Sayer shrugged. "Life is short; there's time for naught but bold resolves."

Ebenezer started and looked sharply at his companion.

"What is't?"

"Nothing," Ebenezer said. "Only a dear friend of mine was wont to tell me that. I've lost track of him these six or seven years."

"Belike he made some bold resolve himself," Sayer suggested, "though 'tis easier to recommend than do. Did ye heed his counsel?"

Ebenezer nodded, "Hence both my voyage and my laureateship," he said, and since they had a long ride before them he told his traveling-companion the story of his failure at Cambridge, his brief sojourn in London with Burlingame and his long one with Peter Paggen, the wager in the winehouse, and his audience with Lord Baltimore. The motion of the carriage must have loosened his tongue, for he went into considerable detail. When he concluded with his solution to the problem of choosing a notebook and showed him Bragg's ledger, Sayer laughed so hard he had to hold his sides.

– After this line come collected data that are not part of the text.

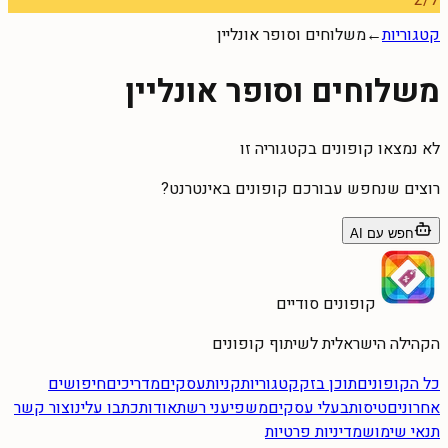
2
/
7
קטגוריות
←
משלוחים וסופר אונליין
משלוחים וסופר אונליין
לא נמצאו קופונים בקטגוריה זו
רוצים שנחפש עבורכם קופונים באינטרנט?
חפש עם AI
קופונים סודיים
הקהילה הישראלית לשיתוף קופונים
כל הקופונים
תוכן בזק
קטגוריות
קניות
עסקים
מדריכים
חיפושים
אחרונים
טיסות
בעלי עסקים
משפיעני רשת
אודות
כתבו עלינו
צור קשר
תנאי שימוש
מדיניות פרטיות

"Oh! Ha!" he cried. "That for your golden mean! Oh, 'shodikins! Thou'rt a credit to your tutor, I swear!"

" 'Twas my first act as Laureate," Ebenezer smiled. "I saw it as a kind of crisis."

"Marry, and managed it wondrous well! So here ye sit: virgin and poet! Think ye the twain will dwell 'neath the same roof and not quarrel with each other day and night?"

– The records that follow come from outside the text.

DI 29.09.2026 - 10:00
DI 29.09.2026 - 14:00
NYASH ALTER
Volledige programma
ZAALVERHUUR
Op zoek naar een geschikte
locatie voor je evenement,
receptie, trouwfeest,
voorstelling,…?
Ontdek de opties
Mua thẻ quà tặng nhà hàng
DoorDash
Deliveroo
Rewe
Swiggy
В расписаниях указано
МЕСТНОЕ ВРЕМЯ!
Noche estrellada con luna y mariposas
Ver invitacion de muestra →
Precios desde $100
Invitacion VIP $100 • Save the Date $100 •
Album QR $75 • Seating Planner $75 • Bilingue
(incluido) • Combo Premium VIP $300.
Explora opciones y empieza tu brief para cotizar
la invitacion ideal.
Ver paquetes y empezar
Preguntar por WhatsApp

"On the contrary, they live not only in harmony but in mutual inspiration."

"But what on earth hath a virgin to sing of? What have ye in your ledger there?"

"Naught save my name," Ebenezer admitted. "I had minded to paste my commission there, that Baltimore drafted, but it got packed in my trunk. Yet I've two poems to copy in it from memory, when I can. The one I spoke of already, that I wrote the night of the wager: 'tis on the subject of my innocence."

At his companion's request Ebenezer recited the poem.

"Very good," Sayer said when it was done. "Methinks it puts your notion aptly enough, though I'm no critic. Yet 'tis a mystery to me, what ye'll sing of save your innocence. Prithee recite me the other piece."

"Nay, 'tis but a silly quatrain I wrote as a lad — the first I ever rhymed. And I've but three lines of't in my memory."

"A pity. The Laureate's first song: 'twould fetch a price someday, I'll wager, when thou'rt famous the world o'er. Might ye treat me to the three ye have?"

Ebenezer hesitated. "Thou'rt not baiting me?"

"Nay!" Sayer assured him. " 'Tis a mere natural curiosity, is't not, to wonder how flew the mighty eagle as a fledgling? Do we not admire old Plutarch's tales of young Alcibiades flinging himself before the carter, or Demosthenes shaving half his head, or Caesar taunting the Cilician pirates? And would ye not yourself delight in hearing a childish line of Shakespeare's, or mighty Homer's?"